Ma foi, il est beau de descendre de Rurick, d’avoir eu des aïeux souverains régnants à Starodonte, de tirer son nom de Gagara le Grand, de se faire annoncer à la cour et dans les salons sous le nom de prince Gagarin ; mais si aujourd’hui on disait au prince Gagarin : — Il vous faut renoncer à votre principauté, à vos aïeux, à votre noblesse couronnée ou à votre pinceau, — je crois que le prince Gagarin garderait son pinceau et s’appellerait M. Gagarin, ou plutôt Gagarin sans autre titre ni avant ni après. Les artistes de sa force travaillent pour que l’on dise Michel-Ange, Raphaël et Rubens tout court.

Cette charmante toile se leva sur le premier acte des Lombards, médiocre et ennuyeux opéra s’il en fut, admirablement chanté par mademoiselle Stolz, jeune prima donna de vingt ans, qui passe par le théâtre de Tiflis pour arriver à ceux de Naples, de Florence, de Milan, de Venise, de Paris et de Londres, par Massini et par Briani.

C’est une chose merveilleuse que de voir une pareille troupe à Tiflis. Il est vrai qu’avec des gouverneurs comme le prince de Woronzoff et le prince Bariatinsky, les vice-royautés deviennent des royautés et les colonies des métropoles.

Je ne regrettai que deux choses, c’est qu’on ne jouât pas Guillaume-Tell au lieu des Lombards, et que le prince Gagarin, pendant qu’il y était, n’eût pas fait les décorations en même temps que la salle.

Après avoir exécuté ce vestibule de l’enfer qu’on appelle un théâtre, le prince Gagarin ornementa ce portique du paradis qu’on appelle une église.

La cathédrale de Tiflis est entièrement peinte par ce grand artiste, et, de même que le théâtre de Tiflis est, sinon le plus charmant, du moins un des plus charmants théâtres du monde, l’église de Saint-Sion est bien certainement une des plus élégantes églises de la Russie.

Le mot élégant paraîtra peut-être étrange à nos lecteurs, habitués à la sombre et mystérieuse majesté des églises catholiques ; mais les églises grecques, toutes d’or, d’argent, de malachite et de lapis-lazuli, ne peuvent pas avoir de prétention au côté grave et triste du culte catholique.

À Tiflis on ne fait point, comme en Italie, de visite dans les loges ; cela tient à ce qu’à part les avant-scène et les trois loges du gouverneur qui tiennent le milieu de la galerie et font face au théâtre, toutes les loges sont ouvertes.

C’est le seul défaut, non pas d’architecture, mais de galanterie du noble constructeur ; une femme est toujours plus jolie quand son visage se détache sur un fond rouge ou grenat et possède un encadrement d’or ; mais sans doute l’artiste a pensé que les dames géorgiennes n’avaient pas besoin de cet artifice.

Finot, le spectacle terminé, me ramena chez moi. Il avait raison, l’ondée avait continué, et la boue montait à mi-jambe.

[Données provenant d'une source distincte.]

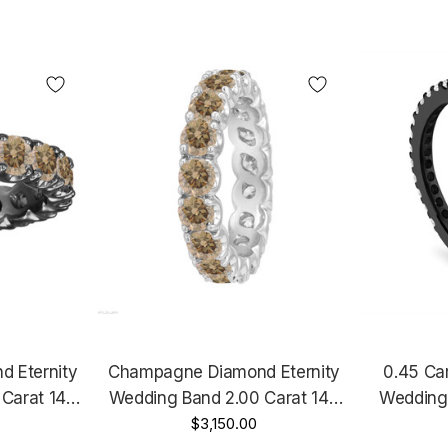
 Eternity
Champagne Diamond Eternity
0.45 Ca
Carat 14K
Wedding Band 2.00 Carat 14K
Wedding 
d Handmade
White Gold Certified Handmade
$3,150.00
Annivers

Il me quitta en m’annonçant qu’il viendrait me prendre le lendemain pour me faire faire le tour des bazars et me présenter dans deux ou trois maisons.

Le lendemain, à dix heures du matin, Finot, exact comme le canon qui à Tiflis tonne midi, était avec son drosky au perron de la maison Zoubalow.

Nous avions inscrit la veille au soir nos noms chez le prince Bariatinsky, et le lieutenant de Sa Majesté impériale au Caucase nous faisait dire qu’il nous recevrait le lendemain à trois heures.